Because there was anyway such an intensity and strange gravity to their experimentation, such a consciousness at least that they were doing something wrong (the whole world was in mourning all around them), it had needed some compensating element of levity: giggling. It had sometimes seemed in fact that to get each other giggling was the real aim of it all — a dangerous aim to have when another essential factor was that they should on no account be found out.

And the remarkable thing was that even now, with his suave and superior ways and his silver cigarette case, there was a giggle still inside him, still there, even now when they’d become accomplished, unfumbling, serious-faced addicts at what they did. It might still suddenly emerge, without warning, without explanation, out of his polished exterior, an explosive cacophonous giggle, as if a mould had shattered.

But he was naked now, there was no mould to shatter. And why should he giggle? It was their last day.
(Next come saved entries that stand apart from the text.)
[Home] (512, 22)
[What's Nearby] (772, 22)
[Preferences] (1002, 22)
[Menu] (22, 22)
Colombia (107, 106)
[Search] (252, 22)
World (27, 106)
She had sped on her bicycle from Beechwood to Upleigh. That is, since Mr and Mrs Niven were yet to depart, she had been careful not to be seen to be hurrying at all, or to be pointing the bicycle in the direction of Upleigh. At the gate she had turned casually right not left. But then, after turning two more corners, she had sped.

Then, nearing Upleigh, she’d done something she had never done before. She had not approached by the usual back route, by the garden path — leaving her bicycle hidden in the familiar clump of hawthorns, then continuing, alertly, on foot. She had taken the front road and boldly cycled through the Upleigh gates and up the drive between the rows of lime trees and the swirls of daffodils.
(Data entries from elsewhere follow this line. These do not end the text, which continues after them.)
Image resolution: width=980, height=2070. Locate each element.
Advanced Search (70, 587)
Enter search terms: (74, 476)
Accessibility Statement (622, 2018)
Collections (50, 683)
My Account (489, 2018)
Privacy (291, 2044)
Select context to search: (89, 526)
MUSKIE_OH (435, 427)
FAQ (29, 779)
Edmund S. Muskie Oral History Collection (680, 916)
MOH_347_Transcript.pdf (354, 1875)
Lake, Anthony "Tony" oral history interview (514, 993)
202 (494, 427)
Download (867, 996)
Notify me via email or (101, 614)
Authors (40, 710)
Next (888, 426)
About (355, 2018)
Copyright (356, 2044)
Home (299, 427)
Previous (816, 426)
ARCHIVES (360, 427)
It was what he had instructed — ordered her to do. The front door. It was only as she turned through the gates that the extraordinariness, the unprecedented gift of it — yes, it was her day — came to her. The front door! And he must have wanted to observe her do it, since hardly had she brought her bicycle to a halt near the porch than the front door — or rather one of them, there were two tall imposing glossy-black doors — opened, as if by a miraculous power of its own.

She did not know for certain, though she would soon, that his bedroom overlooked the drive. He might have been visible for a moment, had she been looking for him, at the open window on the first floor. But he was visible suddenly anyway, stepping from behind the apparently self-opening door — to be called ‘madam’ by her, while she would be called ‘clever’ by him. She’d propped the bicycle quickly against the front wall. The hall, beyond the vestibule, had black-and-white chessboard tiles. There were the fronds of intense white flowers.

‘My mother’s precious orchids. But we’re not here to look at them.’

And he’d led her — or rather steered her by her backside — up the stairs.

Then it might have been her turn to be called ‘madam’, since, once inside the bedroom, he began almost immediately to undress her as he’d never done before — or rather as he’d never before had such an opportunity to do. Could it even strictly be said that he’d ever ‘undressed’ her?

‘Stand there, Jay. Stay still.’

It seemed that he wanted her not to move, just to stand, while his fingers gradually undid and released everything and let it fall about her. So it was not at all unlike how she might sometimes, if Mrs Niven should wearily request it, be required to ‘undo’ Mrs Niven. Except, she couldn’t deny it, there was a reverence with which he went about the task that she could never have applied to Mrs Niven. It was like an unveiling. She would never forget it.